No barco vinhamos apenas nós, até chegar ao segundo cais de Thirassia onde um pequeno grupo de gregos embarcou. Chegados a Oia, a subida, desta vez pela estrada que vai à volta, que de degraus para o dia já bastava. Caminhámos por partes que ainda não tinhamos explorado, na secção que se extende em direcção a Thira. O calor era brutal. O branco das casas, omnipresente, reflectia toda aquela luz de forma cruel. Era tempo de recuperar forças no nosso restaurante do coração. Desta feita pedi uma “sandwich”, que se revelou uma baguete tostada, aberta ao meio. Numa das faces, pedaços de carne de porco, e noutra, gomos de batata assada em formo, pedaços de tomate fresco e outras iguarias, tudo regado com um fio de azeite e ervas aromáticas.

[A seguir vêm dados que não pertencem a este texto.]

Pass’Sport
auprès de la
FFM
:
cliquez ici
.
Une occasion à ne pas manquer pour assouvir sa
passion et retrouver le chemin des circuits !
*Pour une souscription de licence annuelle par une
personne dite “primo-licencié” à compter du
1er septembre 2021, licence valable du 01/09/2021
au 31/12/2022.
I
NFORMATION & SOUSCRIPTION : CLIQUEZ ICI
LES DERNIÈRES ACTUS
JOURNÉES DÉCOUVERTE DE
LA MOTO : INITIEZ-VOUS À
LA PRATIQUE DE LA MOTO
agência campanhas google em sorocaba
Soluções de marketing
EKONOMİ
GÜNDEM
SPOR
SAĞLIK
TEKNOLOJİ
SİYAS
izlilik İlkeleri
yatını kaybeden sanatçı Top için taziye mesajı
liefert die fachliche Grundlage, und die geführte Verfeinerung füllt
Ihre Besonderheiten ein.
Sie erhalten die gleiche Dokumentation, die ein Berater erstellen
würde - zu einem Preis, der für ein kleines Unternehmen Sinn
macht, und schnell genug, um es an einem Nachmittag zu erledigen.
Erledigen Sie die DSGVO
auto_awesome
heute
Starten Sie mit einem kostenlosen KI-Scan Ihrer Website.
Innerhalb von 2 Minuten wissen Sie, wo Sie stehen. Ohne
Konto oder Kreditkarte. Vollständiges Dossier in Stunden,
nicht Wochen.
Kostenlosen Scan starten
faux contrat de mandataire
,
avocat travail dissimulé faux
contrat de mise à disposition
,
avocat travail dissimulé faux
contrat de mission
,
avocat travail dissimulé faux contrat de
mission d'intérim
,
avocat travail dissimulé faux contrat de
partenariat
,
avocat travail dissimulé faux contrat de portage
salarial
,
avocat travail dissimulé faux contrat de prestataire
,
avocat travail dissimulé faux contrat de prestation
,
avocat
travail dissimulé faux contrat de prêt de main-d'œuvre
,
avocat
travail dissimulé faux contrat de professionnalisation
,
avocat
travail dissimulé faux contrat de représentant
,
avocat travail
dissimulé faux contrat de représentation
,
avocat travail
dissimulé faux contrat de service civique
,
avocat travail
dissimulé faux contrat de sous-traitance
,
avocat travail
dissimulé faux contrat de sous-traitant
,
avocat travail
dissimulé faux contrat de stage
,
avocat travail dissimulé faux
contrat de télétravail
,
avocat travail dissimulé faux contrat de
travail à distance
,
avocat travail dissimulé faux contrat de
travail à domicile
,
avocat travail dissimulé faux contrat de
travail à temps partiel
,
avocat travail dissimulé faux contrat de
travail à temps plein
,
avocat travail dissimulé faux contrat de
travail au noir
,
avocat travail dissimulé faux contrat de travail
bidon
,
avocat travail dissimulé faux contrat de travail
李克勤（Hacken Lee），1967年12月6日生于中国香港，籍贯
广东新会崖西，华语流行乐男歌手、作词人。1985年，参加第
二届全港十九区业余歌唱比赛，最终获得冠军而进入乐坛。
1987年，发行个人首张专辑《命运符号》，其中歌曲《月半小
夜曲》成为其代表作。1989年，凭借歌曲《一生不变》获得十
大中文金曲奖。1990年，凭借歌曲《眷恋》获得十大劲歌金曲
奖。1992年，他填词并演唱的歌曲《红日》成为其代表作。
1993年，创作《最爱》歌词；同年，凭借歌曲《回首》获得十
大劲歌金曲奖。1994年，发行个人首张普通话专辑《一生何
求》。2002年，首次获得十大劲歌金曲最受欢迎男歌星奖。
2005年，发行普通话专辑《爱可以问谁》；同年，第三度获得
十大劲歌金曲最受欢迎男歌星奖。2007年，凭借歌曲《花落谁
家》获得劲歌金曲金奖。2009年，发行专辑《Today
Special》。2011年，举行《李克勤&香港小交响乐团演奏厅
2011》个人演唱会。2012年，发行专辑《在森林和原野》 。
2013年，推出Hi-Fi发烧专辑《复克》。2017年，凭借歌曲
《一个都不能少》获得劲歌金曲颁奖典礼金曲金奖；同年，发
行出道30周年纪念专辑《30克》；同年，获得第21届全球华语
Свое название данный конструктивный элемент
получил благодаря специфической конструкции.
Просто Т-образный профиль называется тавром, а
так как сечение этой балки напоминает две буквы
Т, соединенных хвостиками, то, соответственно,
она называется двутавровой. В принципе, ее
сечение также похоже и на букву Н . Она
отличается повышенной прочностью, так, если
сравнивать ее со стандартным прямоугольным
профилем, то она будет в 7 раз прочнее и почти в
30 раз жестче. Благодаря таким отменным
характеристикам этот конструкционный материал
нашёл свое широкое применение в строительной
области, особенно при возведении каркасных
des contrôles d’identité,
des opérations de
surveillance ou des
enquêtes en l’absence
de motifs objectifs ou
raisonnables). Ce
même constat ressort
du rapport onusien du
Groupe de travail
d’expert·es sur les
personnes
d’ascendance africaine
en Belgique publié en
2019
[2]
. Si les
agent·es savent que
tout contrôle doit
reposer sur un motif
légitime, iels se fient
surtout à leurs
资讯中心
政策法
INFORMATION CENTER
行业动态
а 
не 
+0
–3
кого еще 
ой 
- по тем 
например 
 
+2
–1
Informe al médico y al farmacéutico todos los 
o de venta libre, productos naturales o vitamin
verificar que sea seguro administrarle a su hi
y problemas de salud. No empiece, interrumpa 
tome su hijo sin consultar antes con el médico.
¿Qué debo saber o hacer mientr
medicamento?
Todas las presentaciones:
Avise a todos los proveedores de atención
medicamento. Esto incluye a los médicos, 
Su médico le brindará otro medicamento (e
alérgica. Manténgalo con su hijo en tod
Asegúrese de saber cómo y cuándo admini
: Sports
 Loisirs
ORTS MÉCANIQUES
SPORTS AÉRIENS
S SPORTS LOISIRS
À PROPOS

A tarde ainda ia a meio, mas tanta actividade tinha cansado. Ansiava por regressar ao pequeno hotel de Thira, mas a tarefa não seria simples: na praça dos autocarros houve que esperar a bem esperar e quando finalmente um apareceu, cerca de uma hora mais tarde, a multidão de rudes turistas americanos, com a incivilidade que lhe é característica, correu desordenamente, como uma manada de gado, e encheu o espaço disponível. O motorista teve que fechar as portas, anunciando que dentro de cinco minutos outro se apresentaria. Pensei que fosse conversa fiada, mas aconteceu mesmo, e desta vez gozei de uma viagem tranquila até Thira.

Depois, foi descansar, tomar um duche, apreciar a calmaria daquele quarto de porta aberta para o páteo de onde se via o mar ao fundo e a brisa acariciava a pela. Acho que dormi. Não muito, talvez uma hora. E então saímos para ver o pôr-do-sol, para esticar um pouco as pernas antes de nos recolhermos à área comum do Popi, onde todos os serões fizemos uso da Internet.